What the exercise asks:
In the listing below, find the line with "Louise Street Marketing Inc. (771, 1055)" and the line with "About Us (675, 67)". Repeat those two lines and all lines between them exactly.

Provided data:
-.-.-
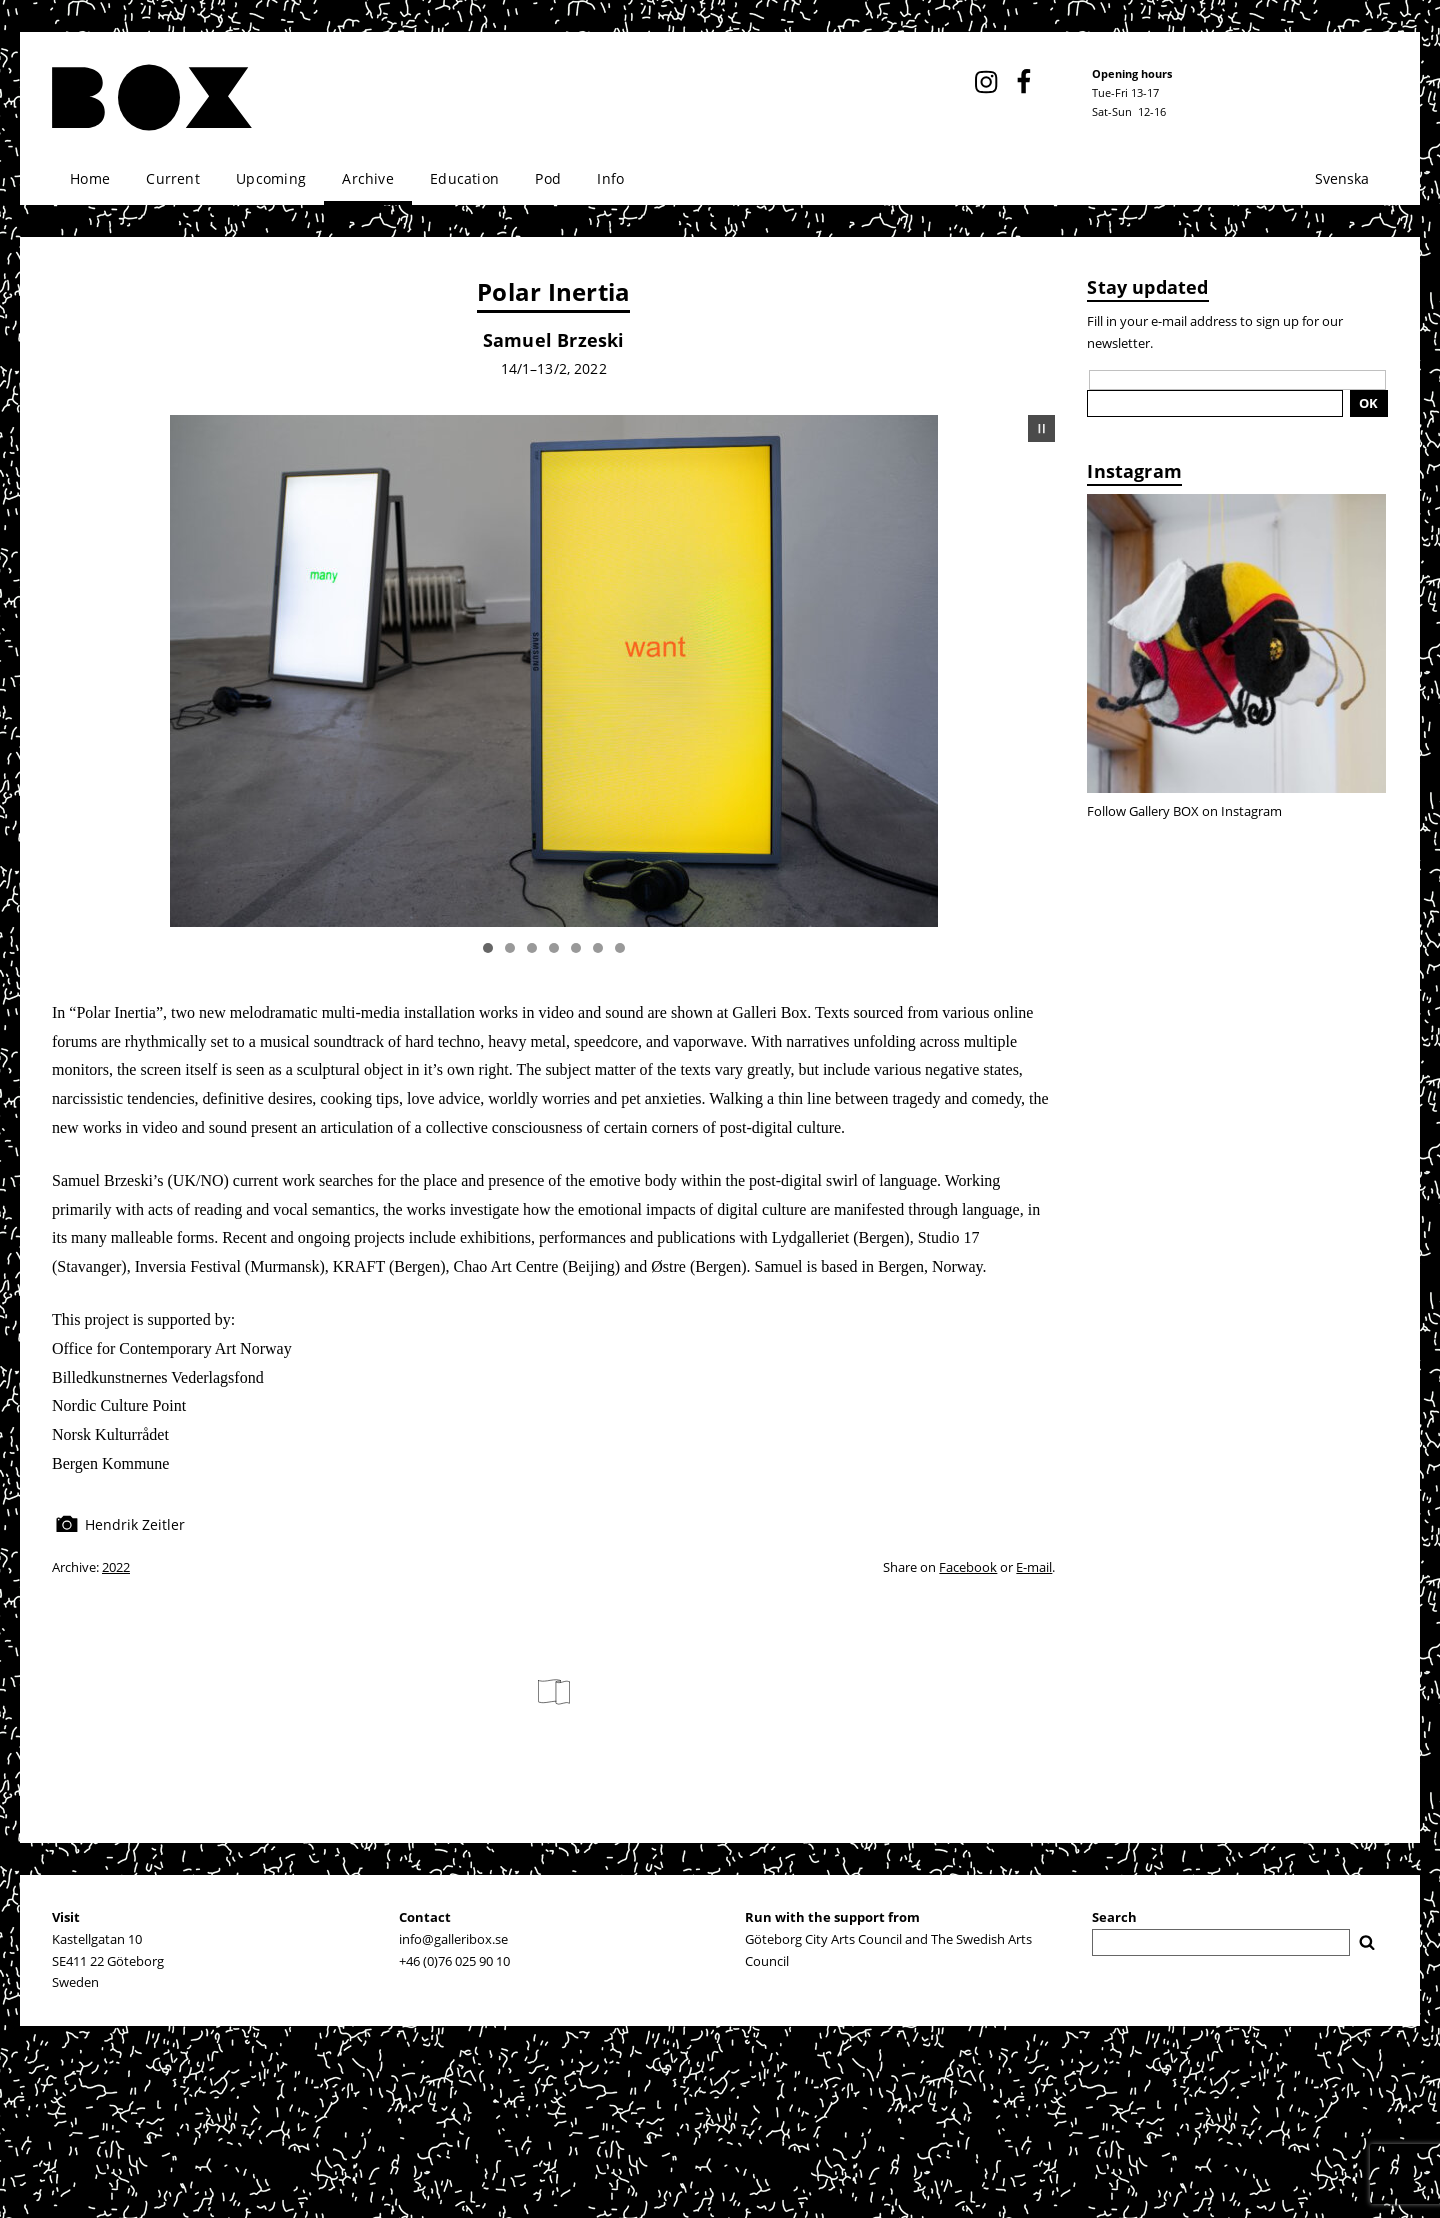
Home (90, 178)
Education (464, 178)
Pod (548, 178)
-.-.-
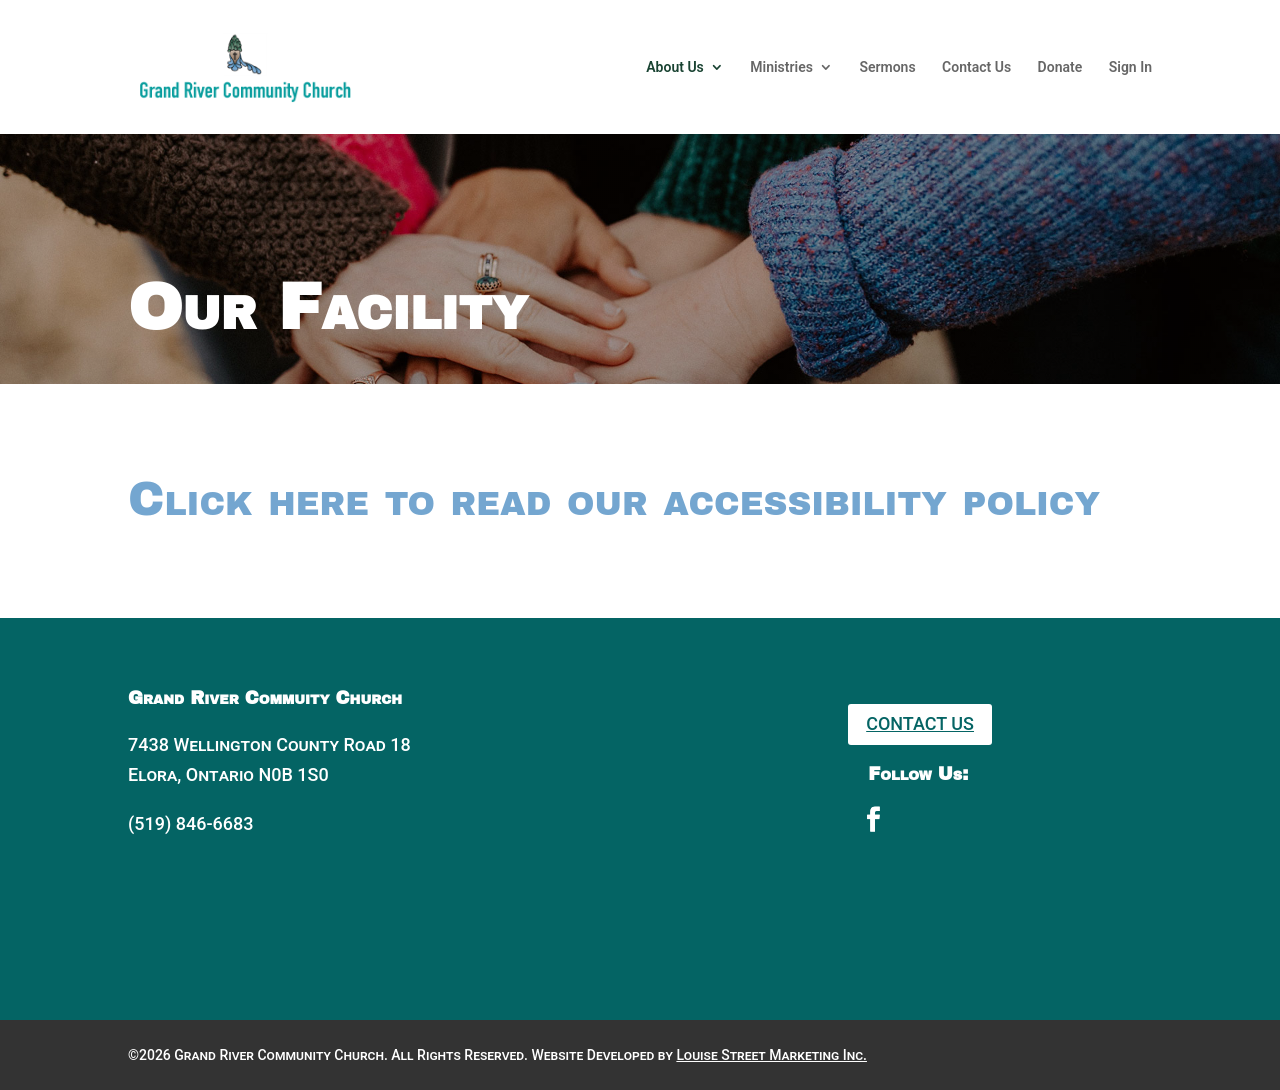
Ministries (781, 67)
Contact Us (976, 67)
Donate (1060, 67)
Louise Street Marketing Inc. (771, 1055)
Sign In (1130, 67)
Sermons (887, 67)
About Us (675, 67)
-.-.-
Result for this task:
Louise Street Marketing Inc. (771, 1055)
Sign In (1130, 67)
Sermons (887, 67)
About Us (675, 67)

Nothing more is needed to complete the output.